▸ **Exercise goal**: Using the data below, return the stretch from the line that contains "Stallholder Subscription Rate Options" through the line that contains "organization grows, it", both included, exactly as it stands and nothing beyond it.

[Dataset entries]

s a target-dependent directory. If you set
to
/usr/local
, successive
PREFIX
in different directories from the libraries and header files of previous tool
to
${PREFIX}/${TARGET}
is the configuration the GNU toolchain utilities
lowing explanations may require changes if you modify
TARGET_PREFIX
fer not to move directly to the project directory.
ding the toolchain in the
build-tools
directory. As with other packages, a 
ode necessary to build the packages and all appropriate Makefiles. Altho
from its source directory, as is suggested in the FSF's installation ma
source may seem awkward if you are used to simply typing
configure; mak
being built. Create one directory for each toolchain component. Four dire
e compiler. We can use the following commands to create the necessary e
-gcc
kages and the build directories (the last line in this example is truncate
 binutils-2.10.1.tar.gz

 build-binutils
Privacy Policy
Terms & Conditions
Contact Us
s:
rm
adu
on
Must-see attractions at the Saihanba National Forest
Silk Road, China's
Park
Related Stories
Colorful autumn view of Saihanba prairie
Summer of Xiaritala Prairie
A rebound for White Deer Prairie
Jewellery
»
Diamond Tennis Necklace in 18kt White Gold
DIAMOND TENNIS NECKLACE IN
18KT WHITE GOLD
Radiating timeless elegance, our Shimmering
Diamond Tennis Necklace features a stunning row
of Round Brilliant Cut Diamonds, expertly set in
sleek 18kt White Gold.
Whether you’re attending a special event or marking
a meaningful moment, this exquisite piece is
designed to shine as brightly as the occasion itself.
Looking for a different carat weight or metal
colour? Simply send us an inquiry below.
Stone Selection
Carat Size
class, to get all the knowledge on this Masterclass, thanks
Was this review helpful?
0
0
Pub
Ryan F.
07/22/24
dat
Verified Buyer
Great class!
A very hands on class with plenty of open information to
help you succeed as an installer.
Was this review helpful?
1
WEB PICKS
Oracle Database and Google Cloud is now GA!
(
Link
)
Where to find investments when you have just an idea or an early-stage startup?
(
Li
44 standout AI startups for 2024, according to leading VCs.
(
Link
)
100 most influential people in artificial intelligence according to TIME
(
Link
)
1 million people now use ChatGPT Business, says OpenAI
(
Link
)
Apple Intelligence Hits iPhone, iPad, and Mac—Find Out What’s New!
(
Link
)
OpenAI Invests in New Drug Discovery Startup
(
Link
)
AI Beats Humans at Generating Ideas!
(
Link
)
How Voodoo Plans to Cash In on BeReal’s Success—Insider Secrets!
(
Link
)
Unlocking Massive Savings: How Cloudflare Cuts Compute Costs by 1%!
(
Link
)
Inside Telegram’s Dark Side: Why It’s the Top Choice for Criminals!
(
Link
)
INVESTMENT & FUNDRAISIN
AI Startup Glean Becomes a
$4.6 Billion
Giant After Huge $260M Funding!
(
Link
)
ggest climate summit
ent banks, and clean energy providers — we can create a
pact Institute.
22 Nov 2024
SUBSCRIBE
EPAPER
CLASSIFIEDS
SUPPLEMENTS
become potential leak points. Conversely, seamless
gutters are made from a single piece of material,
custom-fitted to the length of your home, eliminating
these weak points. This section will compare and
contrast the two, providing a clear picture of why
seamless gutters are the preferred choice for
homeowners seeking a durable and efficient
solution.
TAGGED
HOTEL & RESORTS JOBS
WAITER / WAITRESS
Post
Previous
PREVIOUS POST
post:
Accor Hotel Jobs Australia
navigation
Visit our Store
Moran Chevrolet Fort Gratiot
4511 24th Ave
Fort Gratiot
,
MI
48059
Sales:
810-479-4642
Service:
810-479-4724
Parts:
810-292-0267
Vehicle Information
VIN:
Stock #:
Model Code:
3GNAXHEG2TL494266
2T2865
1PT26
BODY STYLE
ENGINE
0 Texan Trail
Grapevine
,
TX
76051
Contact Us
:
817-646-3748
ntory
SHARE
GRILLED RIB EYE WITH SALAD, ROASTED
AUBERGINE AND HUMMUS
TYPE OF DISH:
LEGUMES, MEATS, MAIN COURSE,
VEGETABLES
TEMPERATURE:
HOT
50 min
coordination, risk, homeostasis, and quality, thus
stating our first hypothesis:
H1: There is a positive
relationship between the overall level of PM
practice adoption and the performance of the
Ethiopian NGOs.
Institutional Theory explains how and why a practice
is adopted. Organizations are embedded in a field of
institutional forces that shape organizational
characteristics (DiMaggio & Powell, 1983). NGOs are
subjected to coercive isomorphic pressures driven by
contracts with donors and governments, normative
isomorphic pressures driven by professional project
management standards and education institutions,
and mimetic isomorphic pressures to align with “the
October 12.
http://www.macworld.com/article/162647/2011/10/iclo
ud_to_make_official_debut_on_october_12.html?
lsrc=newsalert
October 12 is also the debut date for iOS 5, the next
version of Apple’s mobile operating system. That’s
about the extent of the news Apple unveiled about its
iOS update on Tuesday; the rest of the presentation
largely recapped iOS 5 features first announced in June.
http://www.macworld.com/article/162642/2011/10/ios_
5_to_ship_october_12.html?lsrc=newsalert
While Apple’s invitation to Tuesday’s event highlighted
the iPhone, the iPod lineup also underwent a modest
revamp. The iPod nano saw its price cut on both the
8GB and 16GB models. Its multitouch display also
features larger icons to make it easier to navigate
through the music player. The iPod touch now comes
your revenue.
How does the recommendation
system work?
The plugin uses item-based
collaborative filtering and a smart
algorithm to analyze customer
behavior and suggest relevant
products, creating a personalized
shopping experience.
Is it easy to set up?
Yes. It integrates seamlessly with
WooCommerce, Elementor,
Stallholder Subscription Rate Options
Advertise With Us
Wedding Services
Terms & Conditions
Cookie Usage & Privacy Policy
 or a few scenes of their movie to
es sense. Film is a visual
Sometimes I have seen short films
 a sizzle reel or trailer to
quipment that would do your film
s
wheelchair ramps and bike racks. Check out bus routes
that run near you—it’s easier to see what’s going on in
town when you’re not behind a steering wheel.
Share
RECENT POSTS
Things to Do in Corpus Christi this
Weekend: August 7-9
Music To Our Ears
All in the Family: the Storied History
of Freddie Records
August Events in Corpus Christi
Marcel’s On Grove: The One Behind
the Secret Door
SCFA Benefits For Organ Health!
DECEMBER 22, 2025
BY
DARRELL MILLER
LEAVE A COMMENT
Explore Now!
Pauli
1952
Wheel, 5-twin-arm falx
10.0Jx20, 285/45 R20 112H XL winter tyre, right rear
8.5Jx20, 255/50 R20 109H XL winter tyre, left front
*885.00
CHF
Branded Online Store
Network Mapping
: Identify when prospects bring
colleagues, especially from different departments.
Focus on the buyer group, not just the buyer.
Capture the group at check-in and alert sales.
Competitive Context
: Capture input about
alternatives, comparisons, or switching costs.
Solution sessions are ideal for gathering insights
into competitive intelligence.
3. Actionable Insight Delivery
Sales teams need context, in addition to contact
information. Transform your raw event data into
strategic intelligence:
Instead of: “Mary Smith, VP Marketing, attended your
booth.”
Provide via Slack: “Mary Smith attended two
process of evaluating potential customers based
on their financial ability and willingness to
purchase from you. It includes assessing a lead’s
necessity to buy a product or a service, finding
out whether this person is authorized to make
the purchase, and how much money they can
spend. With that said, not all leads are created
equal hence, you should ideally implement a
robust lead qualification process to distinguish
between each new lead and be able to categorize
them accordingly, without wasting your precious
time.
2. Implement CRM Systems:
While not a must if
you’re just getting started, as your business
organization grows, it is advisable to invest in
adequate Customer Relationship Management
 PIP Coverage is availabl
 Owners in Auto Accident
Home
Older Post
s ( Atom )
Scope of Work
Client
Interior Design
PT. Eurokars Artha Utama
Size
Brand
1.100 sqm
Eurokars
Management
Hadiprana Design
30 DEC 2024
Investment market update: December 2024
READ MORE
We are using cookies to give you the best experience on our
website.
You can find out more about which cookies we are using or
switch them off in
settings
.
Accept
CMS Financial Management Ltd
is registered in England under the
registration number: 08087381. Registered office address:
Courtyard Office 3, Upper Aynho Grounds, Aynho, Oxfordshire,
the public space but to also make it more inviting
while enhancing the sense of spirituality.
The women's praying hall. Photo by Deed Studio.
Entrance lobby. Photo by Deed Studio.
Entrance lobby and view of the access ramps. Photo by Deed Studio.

▸ **Task answer**:
Stallholder Subscription Rate Options
Advertise With Us
Wedding Services
Terms & Conditions
Cookie Usage & Privacy Policy
 or a few scenes of their movie to
es sense. Film is a visual
Sometimes I have seen short films
 a sizzle reel or trailer to
quipment that would do your film
s
wheelchair ramps and bike racks. Check out bus routes
that run near you—it’s easier to see what’s going on in
town when you’re not behind a steering wheel.
Share
RECENT POSTS
Things to Do in Corpus Christi this
Weekend: August 7-9
Music To Our Ears
All in the Family: the Storied History
of Freddie Records
August Events in Corpus Christi
Marcel’s On Grove: The One Behind
the Secret Door
SCFA Benefits For Organ Health!
DECEMBER 22, 2025
BY
DARRELL MILLER
LEAVE A COMMENT
Explore Now!
Pauli
1952
Wheel, 5-twin-arm falx
10.0Jx20, 285/45 R20 112H XL winter tyre, right rear
8.5Jx20, 255/50 R20 109H XL winter tyre, left front
*885.00
CHF
Branded Online Store
Network Mapping
: Identify when prospects bring
colleagues, especially from different departments.
Focus on the buyer group, not just the buyer.
Capture the group at check-in and alert sales.
Competitive Context
: Capture input about
alternatives, comparisons, or switching costs.
Solution sessions are ideal for gathering insights
into competitive intelligence.
3. Actionable Insight Delivery
Sales teams need context, in addition to contact
information. Transform your raw event data into
strategic intelligence:
Instead of: “Mary Smith, VP Marketing, attended your
booth.”
Provide via Slack: “Mary Smith attended two
process of evaluating potential customers based
on their financial ability and willingness to
purchase from you. It includes assessing a lead’s
necessity to buy a product or a service, finding
out whether this person is authorized to make
the purchase, and how much money they can
spend. With that said, not all leads are created
equal hence, you should ideally implement a
robust lead qualification process to distinguish
between each new lead and be able to categorize
them accordingly, without wasting your precious
time.
2. Implement CRM Systems:
While not a must if
you’re just getting started, as your business
organization grows, it is advisable to invest in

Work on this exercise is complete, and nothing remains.